Interesting study published just the other day demonstrating afrezza improved prandial glucose control over novolog.
I just happened to stumble upon this right after reading your post
Interesting study published just the other day demonstrating afrezza improved prandial glucose control over novolog.
I just happened to stumble upon this right after reading your post
Interesting study, @Sam!
Imho it deserves it’s own thread. Would you mind starting one with it?
I came back and read through the study. Thanks so much for posting this @Sam. I found a lot of comfort in reading this:
“The baseline or end-of-the-study FEV1 did not differ by treatment group.”
I found it interesting that the exclusion criteria included using Levemir.

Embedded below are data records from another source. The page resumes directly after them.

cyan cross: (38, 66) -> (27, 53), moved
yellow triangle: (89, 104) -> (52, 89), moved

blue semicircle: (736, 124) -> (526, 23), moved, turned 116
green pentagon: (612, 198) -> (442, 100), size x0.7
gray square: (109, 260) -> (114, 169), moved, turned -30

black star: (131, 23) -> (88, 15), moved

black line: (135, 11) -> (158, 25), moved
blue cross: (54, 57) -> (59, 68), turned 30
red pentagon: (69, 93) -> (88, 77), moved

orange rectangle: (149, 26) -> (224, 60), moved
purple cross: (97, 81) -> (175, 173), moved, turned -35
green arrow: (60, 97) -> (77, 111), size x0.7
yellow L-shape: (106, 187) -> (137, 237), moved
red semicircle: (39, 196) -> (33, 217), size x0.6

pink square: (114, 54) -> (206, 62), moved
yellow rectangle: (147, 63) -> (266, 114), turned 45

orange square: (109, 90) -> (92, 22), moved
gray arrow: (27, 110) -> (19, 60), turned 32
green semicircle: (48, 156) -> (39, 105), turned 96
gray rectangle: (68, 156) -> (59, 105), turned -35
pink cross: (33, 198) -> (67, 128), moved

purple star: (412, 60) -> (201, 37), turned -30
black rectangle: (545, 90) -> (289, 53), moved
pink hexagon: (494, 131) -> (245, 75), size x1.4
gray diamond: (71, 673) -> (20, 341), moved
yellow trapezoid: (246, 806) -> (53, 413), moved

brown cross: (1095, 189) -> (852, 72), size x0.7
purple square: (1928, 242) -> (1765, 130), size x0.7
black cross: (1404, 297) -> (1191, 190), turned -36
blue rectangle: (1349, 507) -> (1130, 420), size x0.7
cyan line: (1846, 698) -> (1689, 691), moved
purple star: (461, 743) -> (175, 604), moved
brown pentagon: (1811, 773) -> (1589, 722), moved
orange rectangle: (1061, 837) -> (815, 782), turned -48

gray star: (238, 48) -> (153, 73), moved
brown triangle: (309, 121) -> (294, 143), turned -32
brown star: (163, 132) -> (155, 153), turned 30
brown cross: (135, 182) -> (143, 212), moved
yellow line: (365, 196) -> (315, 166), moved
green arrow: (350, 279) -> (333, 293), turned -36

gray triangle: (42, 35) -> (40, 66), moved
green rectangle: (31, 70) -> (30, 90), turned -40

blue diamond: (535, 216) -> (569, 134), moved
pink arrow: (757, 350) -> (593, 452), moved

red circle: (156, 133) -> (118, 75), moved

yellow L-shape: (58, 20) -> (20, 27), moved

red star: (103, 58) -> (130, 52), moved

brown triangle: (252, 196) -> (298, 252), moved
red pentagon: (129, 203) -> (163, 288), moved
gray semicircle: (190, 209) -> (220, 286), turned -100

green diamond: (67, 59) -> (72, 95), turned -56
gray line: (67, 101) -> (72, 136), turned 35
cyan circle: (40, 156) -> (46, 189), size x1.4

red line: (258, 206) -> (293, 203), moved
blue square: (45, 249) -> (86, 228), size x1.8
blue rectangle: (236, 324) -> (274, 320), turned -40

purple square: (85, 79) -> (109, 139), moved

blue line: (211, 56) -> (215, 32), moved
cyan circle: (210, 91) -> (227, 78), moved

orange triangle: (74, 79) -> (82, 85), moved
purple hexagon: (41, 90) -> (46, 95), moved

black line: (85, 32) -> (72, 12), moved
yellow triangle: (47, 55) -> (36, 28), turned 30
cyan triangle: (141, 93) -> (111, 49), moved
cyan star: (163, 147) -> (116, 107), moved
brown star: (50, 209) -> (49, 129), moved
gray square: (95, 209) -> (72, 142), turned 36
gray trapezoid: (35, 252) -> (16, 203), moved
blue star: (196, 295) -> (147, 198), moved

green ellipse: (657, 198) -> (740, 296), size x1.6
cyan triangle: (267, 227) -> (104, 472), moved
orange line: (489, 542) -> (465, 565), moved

" Major exclusion criteria included: pregnancy, any pulmonary disease, severe hypoglycemia that required assistance in the last 3 months, currently smoking or marijuana use, using insulin detemir or Neutral Protamine Hagedorn (NPH) as basal insulin, and a need for >18 U of prandial insulin per meal (Table 1)."
I was surprised that they used a 1:1 conversion for determining mealtime insulin (see Table 2 of the study). The correction doses are exactly in line with what I would use though. Later in the results portion of the study it looks like the doses were increased: " Equivalent TI units are generally 1.5 to 2.0 times the injectable insulin units to reach a similar potency in clinical practice.19,20 Bolus doses in the TI group increased about two-fold in this study, consistent with the expected dose conversion ratio based on GIR data."
The % of time in range is low though across all groups (defined as between 70-180). See graphs below.
“Patients were defined as compliant if ±90% of postmeal TI dosages were taken per protocol, with at least one of the postmeal inhalations taken if indicated per meal. The purpose of this posthoc analysis was to generate hypotheses and plan for a future, larger clinical trial.”
Looks like their results showed no weight gain! Maybe they didn’t treat themselves as much as I did
…the study was funded by Mannkind, so we may need to take the results with a grain of salt.
Somehow we never split this thread… Great study!